日本海庄や |
良人は老いた。
私は、私が 死んだ後、良人が人知れずミイラになることが心配だと言った。
すると無口という病気の良人が珍しく
「直ぐに再婚するから大丈夫」と言葉を発した。
ところがそう言った直後に、良人は左の胸を抑えてうずくまってしまったのだ。
その後立ち上がったけれど、良人は確実に老いている。
だいたい10年前は、浴槽の掃除もしてくれた。
私の体調が優れず、1週間もお風呂のお水を取り替えていない。
私は、 こんな折に膀胱炎になるのが嫌で昨日は入浴を止めた。
良人は祝日も出勤で、年休も年初に消化してしまっていることも災いしているのだろう。
そんな良人に今朝届いたのは、永年勤続の慰労のお花だった。
それで、慰労会を開催することにした。
戻り鰹のたたき |
私は、慰労会の前、真っ暗になった夜の7時を過ぎてからシャンプーを買いに一度外に出た。
夜道を行く私は、歩けなかった10年前を思い出した。
良人が、私に代わって駅の向こう側の薬局まで行って、化粧品やシャンプーを買ってきてくれていたことを。
良人の再婚のハードルは極めて高い。
喋れないのだから。
いきなり婚姻届を意中の女性に出したところで、引かれるだけだ。
そんな良人から突然メールが届いた。
「同窓会の電話があった」と記してあった。
私は、ギョッとした。
良人は絶対に電話に出ないのに、どうして出たのだろうか?
一体どう応対したのだろう?
良人は、同窓会の出欠を言付かったか?
まさか、相手の連絡先まで聞き出すということまではできないであろうと。
やきもきしながら急いで帰宅すると、相手の電話番号が記してあった。
おかげで無事に、かつての同級生と電話で話をすることができた。
江戸焼き味噌がゆ |
さて、慰労会と言っても、
いつもの日本海庄やだ。
下戸同士は、日本海庄やをご飯屋さんにしている。
良人は、秋になると 「この家は松茸が出てこない。」とぼそっとつぶやく。
私は、心の中で赤松の山を持ってないからね、とつぶやきながら毎年それを聞き流してきた。
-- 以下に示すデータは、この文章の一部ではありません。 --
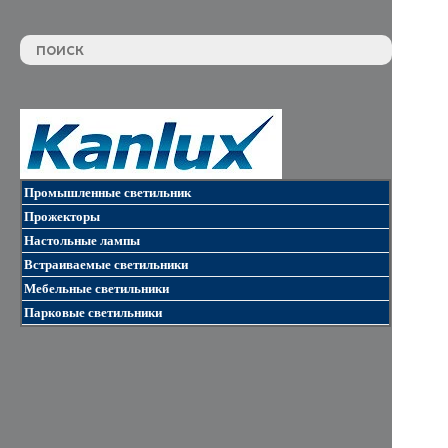
Промышленные светильник
Прожекторы
Настольные лампы
Встраиваемые светильники
Мебельные светильники
Парковые светильники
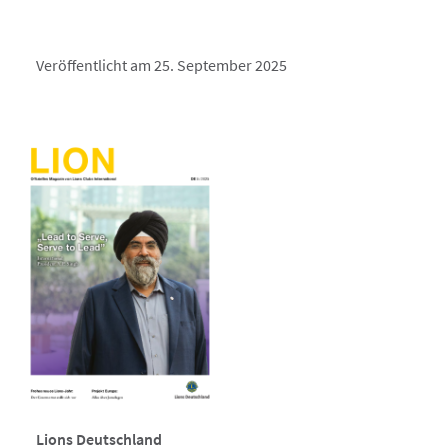
Veröffentlicht am 25. September 2025
Lions Deutschland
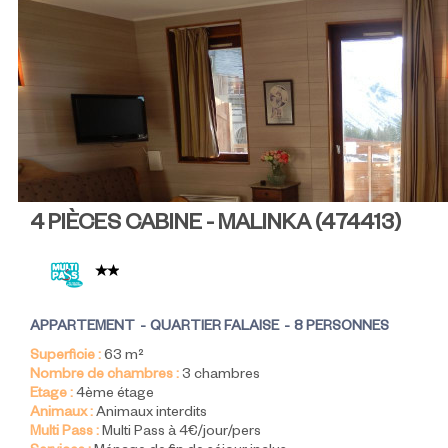
4 PIÈCES CABINE - MALINKA
(
474413
)
APPARTEMENT
QUARTIER FALAISE
8 PERSONNES
Superficie :
63
m²
Nombre de chambres :
3 chambres
Etage :
4ème étage
Animaux :
Animaux interdits
Multi Pass :
Multi Pass à 4€/jour/pers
なのでこの度は、良人の慰労に鱧と松茸の天ぷらを注文した。
秋刀魚のお刺身 |
食事をしながら、「お疲れ様でした」と私は言った。
すると良人は「電話に出ちゃったから凄く疲れた。」と答えた。
「何回も鳴るから、馬鹿(=あんこ)だと思って出たんだけど。」と続けた。
私の発した、「お疲れ様」は、勤続のお疲れ様のつもりだった。
日本海庄やは、ただ今江戸時代料理フェア開催中です。
江戸焼き味噌がゆは、お味噌の塩分を心配しましたが、
お味噌の塩味は感じられないまろやかないいお味でした。
戻り鰹は絶品で、今が旬の秋刀魚のお刺身もとても美味しかったです。
この連休は、お近くの日本海庄やへどうぞ。